GNP+ thanks Kazatchkine for Global Fund leadership
GNP+ thanks Kazatchkine for Global Fund leadership
Friday, 27 January 2012
The Global Network of People living with HIV received news of the resignation of Prof. Michel Kazatchkine as Executive Director to the Global Fund to Fight AIDS, TB and Malaria with regret, but are keen to express our gratitude and respect for his leadership and commitment to the principles of the Global Fund over the past ten years.
Prof. Kazatchkine has played a pivotal role in the establishment and development of the Global Fund, having served on the Fund’s Transitional Working Group, Technical Review Panel and its Board before becoming Executive Director in 2007.
Under Prof. Kazatchkine’s leadership the Global Fund has lived up to its commitment of being a responsible and transparent multi-stakeholder funding agency based on a country ownership model, and a governance structure which promotes the active and meaningful participation of governments, the private sector, civil society, and most notably communities living with HIV, TB and Malaria.
Raising resources and managing grants, the Global Fund has saved millions of lives of people receiving treatment and prevention services over the past years. Today the Global Fund is hailed as one of the most transparent donor mechanisms.
The Global Network of People living with HIV expresses great thanks to Prof. Kazatchkine for his leadership towards the realization of the Global Fund’s mission and vision, which is ultimately about the people behind the numbers.
The Global Network of People living with HIV continues to support the Global Fund’s Consolidated Transformation Plan to be implemented by the new General Manager as agreed by the Global Fund Board.
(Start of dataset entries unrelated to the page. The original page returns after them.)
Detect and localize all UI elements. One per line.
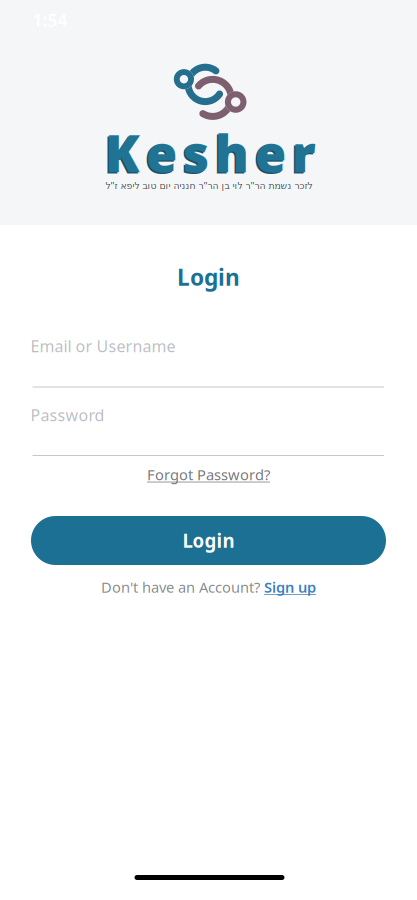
staticText: לזכר נשמת הר"ר לוי בן הר"ר חנניה יום טוב… (105, 179, 312, 192)
button[interactable]: Forgot Password? (147, 465, 270, 484)
staticText: Login (182, 528, 234, 553)
staticText: Password (30, 404, 104, 426)
button[interactable]: Sign up (264, 577, 316, 597)
staticText: Don't have an Account? (101, 577, 260, 597)
button[interactable]: Login (31, 516, 386, 565)
staticText: Sign up (264, 577, 316, 597)
staticText: 1:54 (32, 8, 68, 32)
staticText: Kesher (105, 119, 316, 186)
staticText: Kesher (104, 120, 315, 188)
staticText: Login (177, 262, 240, 292)
staticText: Forgot Password? (147, 465, 270, 484)
staticText: Email or Username (30, 335, 176, 357)
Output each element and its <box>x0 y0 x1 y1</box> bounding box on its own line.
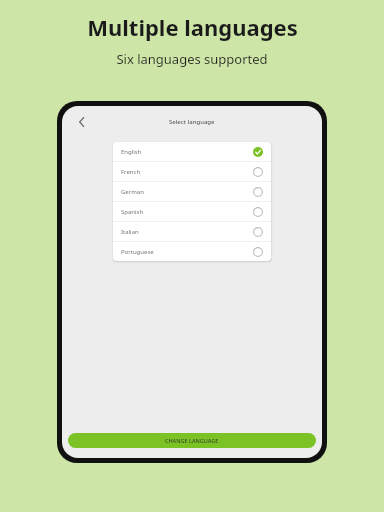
staticText: Portuguese <box>121 248 154 256</box>
staticText: Spanish <box>121 208 144 216</box>
staticText: German <box>121 188 144 196</box>
staticText: Select language <box>169 118 215 126</box>
button[interactable]: Spanish <box>113 202 271 221</box>
staticText: Six languages supported <box>116 50 268 68</box>
button[interactable]: French <box>113 162 271 181</box>
staticText: Italian <box>121 228 139 236</box>
staticText: CHANGE LANGUAGE <box>165 437 219 444</box>
button[interactable]: Italian <box>113 222 271 241</box>
staticText: Multiple languages <box>87 12 298 42</box>
staticText: French <box>121 168 141 176</box>
button[interactable]: Back <box>70 110 94 134</box>
button[interactable]: German <box>113 182 271 201</box>
button[interactable]: English <box>113 142 271 161</box>
button[interactable]: Portuguese <box>113 242 271 261</box>
button[interactable]: CHANGE LANGUAGE <box>68 433 316 448</box>
staticText: English <box>121 148 142 156</box>
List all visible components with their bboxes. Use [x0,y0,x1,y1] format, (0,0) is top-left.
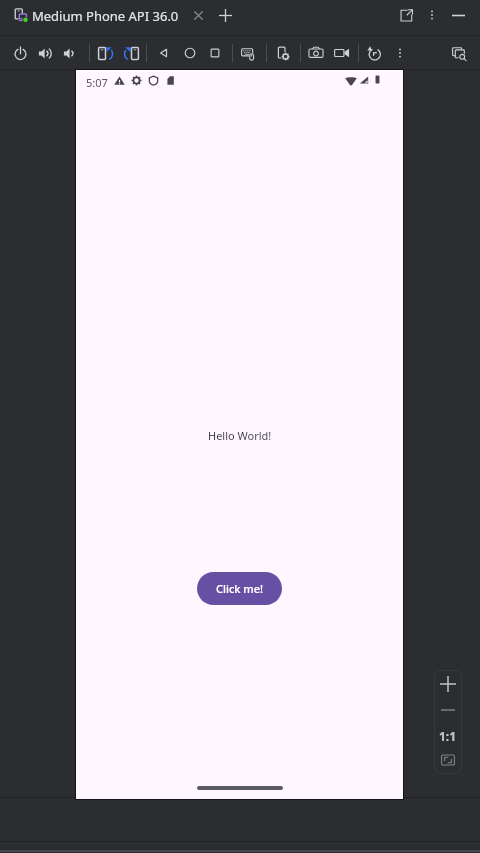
button[interactable]: Zoom out [436,698,460,722]
button[interactable]: Take screenshot [304,41,328,65]
staticText: Click me! [216,581,264,596]
button[interactable]: Record screen [330,41,354,65]
button[interactable]: New tab [215,5,235,25]
button[interactable]: Back [152,41,176,65]
button[interactable]: Close tab [189,6,207,24]
button[interactable]: More options [423,6,441,24]
button[interactable]: More [391,44,409,62]
button[interactable]: Rotate right [119,41,143,65]
button[interactable]: Keyboard and mouse input [236,41,260,65]
button[interactable]: Power [8,41,32,65]
button[interactable]: Click me! [197,572,282,605]
button[interactable]: History [362,41,386,65]
staticText: 5:07 [86,75,108,90]
staticText: 1:1 [439,728,457,744]
button[interactable]: Home [178,41,202,65]
button[interactable]: Fit to screen [437,749,459,771]
button[interactable]: Volume up [33,41,57,65]
button[interactable]: Rotate left [93,41,117,65]
staticText: Hello World! [208,428,272,443]
staticText: Medium Phone API 36.0 [32,7,179,25]
button[interactable]: Minimize [448,5,468,25]
button[interactable]: Open in new window [396,5,416,25]
button[interactable]: 1:1 [436,726,460,746]
button[interactable]: Overview [203,41,227,65]
button[interactable]: Volume down [58,41,82,65]
button[interactable]: Zoom in [436,672,460,696]
button[interactable]: Device settings [271,41,295,65]
button[interactable]: Inspect layout [448,42,470,64]
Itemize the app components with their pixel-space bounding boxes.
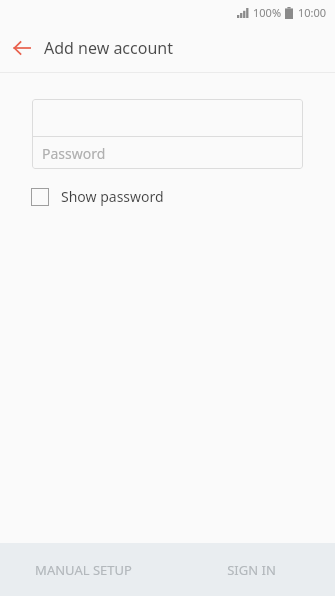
button[interactable]: Password — [32, 137, 303, 169]
button[interactable]: Back — [0, 26, 44, 70]
button[interactable]: MANUAL SETUP — [0, 543, 167, 596]
button[interactable] — [32, 99, 303, 136]
staticText: SIGN IN — [227, 561, 276, 579]
staticText: 10:00 — [298, 5, 327, 20]
button[interactable]: Show password — [26, 181, 176, 212]
staticText: Password — [42, 144, 106, 163]
staticText: MANUAL SETUP — [35, 561, 132, 579]
button[interactable]: SIGN IN — [167, 543, 335, 596]
staticText: 100% — [253, 5, 282, 20]
staticText: Show password — [61, 187, 164, 206]
staticText: Add new account — [44, 37, 173, 59]
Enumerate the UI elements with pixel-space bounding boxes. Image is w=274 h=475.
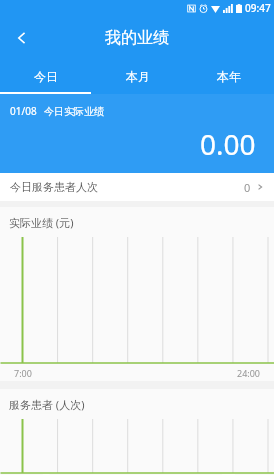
button[interactable]: Back [0, 16, 44, 60]
staticText: 实际业绩 (元) [9, 215, 74, 230]
staticText: 09:47 [245, 1, 271, 15]
staticText: 服务患者 (人次) [9, 397, 85, 412]
staticText: 7:00 [14, 367, 32, 379]
button[interactable]: 今日服务患者人次 [0, 173, 274, 201]
staticText: 今日服务患者人次 [10, 180, 98, 194]
staticText: 01/08 [10, 104, 37, 118]
button[interactable]: 本年 [183, 60, 274, 92]
button[interactable]: 本月 [92, 60, 183, 92]
staticText: 本年 [217, 69, 241, 84]
staticText: 我的业绩 [105, 28, 169, 48]
button[interactable]: 今日 [0, 60, 92, 92]
staticText: 今日 [34, 69, 58, 84]
staticText: 0.00 [200, 125, 256, 163]
staticText: 本月 [126, 69, 150, 84]
staticText: 0 [244, 180, 251, 195]
staticText: 今日实际业绩 [44, 105, 104, 118]
staticText: 24:00 [237, 367, 261, 379]
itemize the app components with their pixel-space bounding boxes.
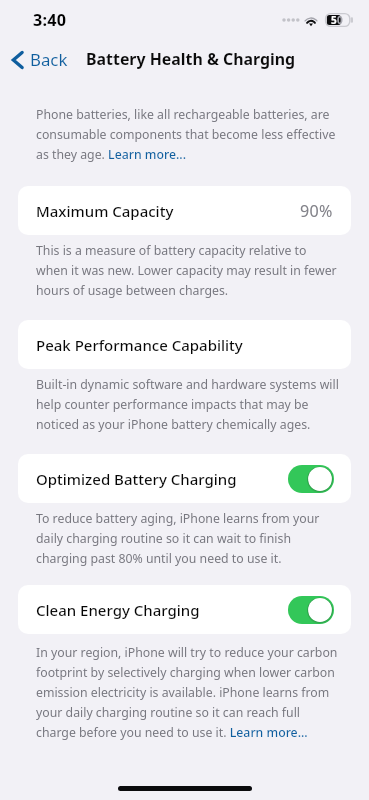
staticText: To reduce battery aging, iPhone learns f… (36, 507, 340, 567)
button[interactable]: Maximum Capacity (18, 186, 351, 235)
button[interactable]: Optimized Battery Charging (288, 465, 334, 493)
staticText: Clean Energy Charging (36, 600, 200, 620)
button[interactable]: Back (0, 41, 76, 78)
staticText: 5 (331, 13, 337, 27)
staticText: 0 (337, 13, 343, 27)
button[interactable]: Peak Performance Capability (18, 320, 351, 369)
staticText: Maximum Capacity (36, 201, 174, 221)
staticText: Built-in dynamic software and hardware s… (36, 373, 340, 433)
staticText: Peak Performance Capability (36, 335, 243, 355)
button[interactable]: Clean Energy Charging (288, 596, 334, 624)
staticText: Phone batteries, like all rechargeable b… (36, 103, 340, 163)
staticText: Back (30, 48, 68, 71)
staticText: This is a measure of battery capacity re… (36, 239, 340, 299)
staticText: Optimized Battery Charging (36, 469, 237, 489)
staticText: Battery Health & Charging (86, 48, 296, 70)
staticText: In your region, iPhone will try to reduc… (36, 641, 340, 741)
staticText: 90% (300, 200, 333, 222)
staticText: 3:40 (33, 9, 67, 31)
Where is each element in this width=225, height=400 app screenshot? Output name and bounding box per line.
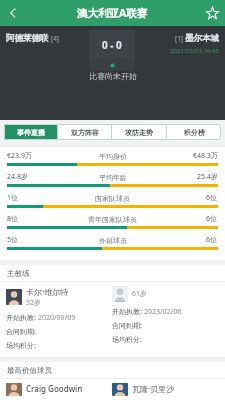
- staticText: 瓦隆·贝里沙: [132, 383, 175, 394]
- staticText: 阿德莱德联: [6, 33, 49, 44]
- staticText: 平均身价: [99, 152, 127, 161]
- button[interactable]: Craig Goodwin: [6, 383, 112, 396]
- staticText: 外籍球员: [99, 236, 127, 245]
- staticText: 61岁: [132, 289, 148, 299]
- staticText: 6位: [206, 193, 218, 203]
- button[interactable]: 瓦隆·贝里沙: [112, 383, 219, 396]
- staticText: 0 - 0: [102, 38, 122, 52]
- staticText: 25.4岁: [197, 172, 218, 182]
- staticText: [1]: [175, 34, 183, 43]
- staticText: 24.8岁: [7, 172, 28, 182]
- staticText: 平均年龄: [99, 173, 127, 182]
- staticText: 场均积分:: [6, 341, 36, 351]
- staticText: 青年国家队球员: [88, 215, 137, 224]
- staticText: 开始执教:: [6, 313, 36, 323]
- button[interactable]: 积分榜: [167, 124, 221, 140]
- staticText: 2023/05/03 16:45: [170, 47, 219, 55]
- button[interactable]: Back: [0, 0, 26, 26]
- staticText: 攻防走势: [125, 128, 153, 137]
- staticText: 事件直播: [17, 128, 45, 137]
- staticText: Craig Goodwin: [26, 383, 83, 394]
- staticText: 2020/09/09: [38, 313, 76, 323]
- staticText: 52岁: [26, 298, 42, 308]
- staticText: 墨尔本城: [185, 33, 219, 44]
- staticText: €23.9万: [7, 151, 32, 161]
- staticText: 开始执教:: [112, 307, 142, 317]
- staticText: 6位: [206, 214, 218, 224]
- staticText: 澳大利亚A联赛: [77, 6, 148, 20]
- button[interactable]: 61岁: [112, 286, 219, 347]
- staticText: 积分榜: [184, 128, 205, 137]
- staticText: 国家队球员: [95, 194, 130, 203]
- button[interactable]: 攻防走势: [112, 124, 166, 140]
- button[interactable]: 双方阵容: [58, 124, 111, 140]
- staticText: 合同到期:: [6, 327, 36, 337]
- staticText: €48.3万: [193, 151, 218, 161]
- button[interactable]: Favorite: [199, 0, 225, 26]
- staticText: 双方阵容: [71, 128, 99, 137]
- staticText: 8位: [7, 214, 19, 224]
- staticText: 场均积分:: [112, 335, 142, 345]
- staticText: 最高价值球员: [7, 366, 52, 375]
- staticText: 1位: [7, 193, 19, 203]
- button[interactable]: 卡尔·维尔特: [6, 286, 112, 353]
- staticText: 2023/02/06: [144, 307, 182, 317]
- staticText: 比赛尚未开始: [89, 71, 137, 81]
- staticText: 5位: [7, 235, 19, 245]
- staticText: [4]: [51, 34, 59, 43]
- staticText: 卡尔·维尔特: [26, 286, 69, 297]
- staticText: 主教练: [7, 269, 30, 278]
- staticText: 6位: [206, 235, 218, 245]
- staticText: 合同到期:: [112, 321, 142, 331]
- button[interactable]: 事件直播: [4, 124, 57, 140]
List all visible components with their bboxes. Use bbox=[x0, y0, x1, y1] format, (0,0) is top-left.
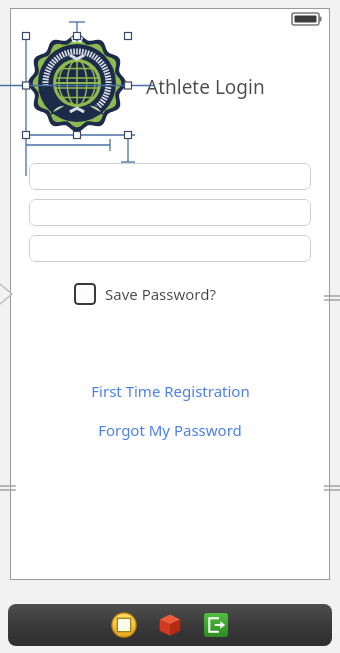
staticText: Athlete Login bbox=[146, 74, 265, 100]
button[interactable]: Export bbox=[203, 612, 229, 638]
button[interactable] bbox=[29, 235, 311, 262]
staticText: First Time Registration bbox=[91, 381, 250, 401]
button[interactable] bbox=[29, 163, 311, 190]
button[interactable]: Build bbox=[157, 612, 183, 638]
button[interactable] bbox=[29, 199, 311, 226]
button[interactable]: Preview bbox=[111, 612, 137, 638]
button[interactable]: Save Password? bbox=[74, 281, 216, 307]
button[interactable]: First Time Registration bbox=[10, 380, 330, 402]
staticText: Save Password? bbox=[105, 284, 216, 304]
button[interactable]: Forgot My Password bbox=[10, 419, 330, 441]
staticText: Forgot My Password bbox=[98, 420, 242, 440]
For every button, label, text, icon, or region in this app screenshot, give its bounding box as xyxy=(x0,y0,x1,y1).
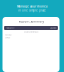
staticText: Manage your money xyxy=(17,5,47,8)
staticText: Account Summary xyxy=(18,20,44,23)
staticText: Checking xyxy=(4,34,12,36)
staticText: updated a moment ago xyxy=(24,31,38,33)
staticText: Savings xyxy=(4,37,10,39)
staticText: $4,820.55 xyxy=(50,27,56,29)
staticText: in one simple place xyxy=(18,9,46,12)
staticText: Total balance xyxy=(6,27,14,29)
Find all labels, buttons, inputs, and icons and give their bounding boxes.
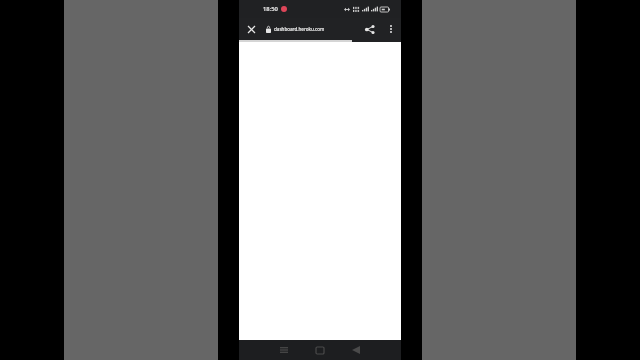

It is critical that during this transformation the Global Fund safeguards its unique structure with its multi stakeholder approach. The transformation should be an inspiration to achieve new strides in scaling up treatment and prevention of HIV, TB and malaria.
The Global Network of People living with HIV is looking towards the Global Fund leadership to ensure the global response to HIV, TB and malaria is resourced and supported well into the future.
The Global Fund contributed significantly to the great gains made through the global efforts against HIV, TB and malaria. Not to scale up now will risk the progress made over the past decade and will increase the human and economic costs of the three diseases in the future. At the opening of the ICASA conference in Addis Abeba, Ethiopia, UNAIDS Executive Director Michél Sidibé strikingly described the reality: “If we do not pay now, we will pay forever.”
To this end, the Global Network of People living with HIV calls on donor countries to continue to fund and support the leadership of the Global Fund and on recipient countries to scale up appropriate human rights based health care approaches to meet the needs of people living with and affected by HIV, TB and malaria.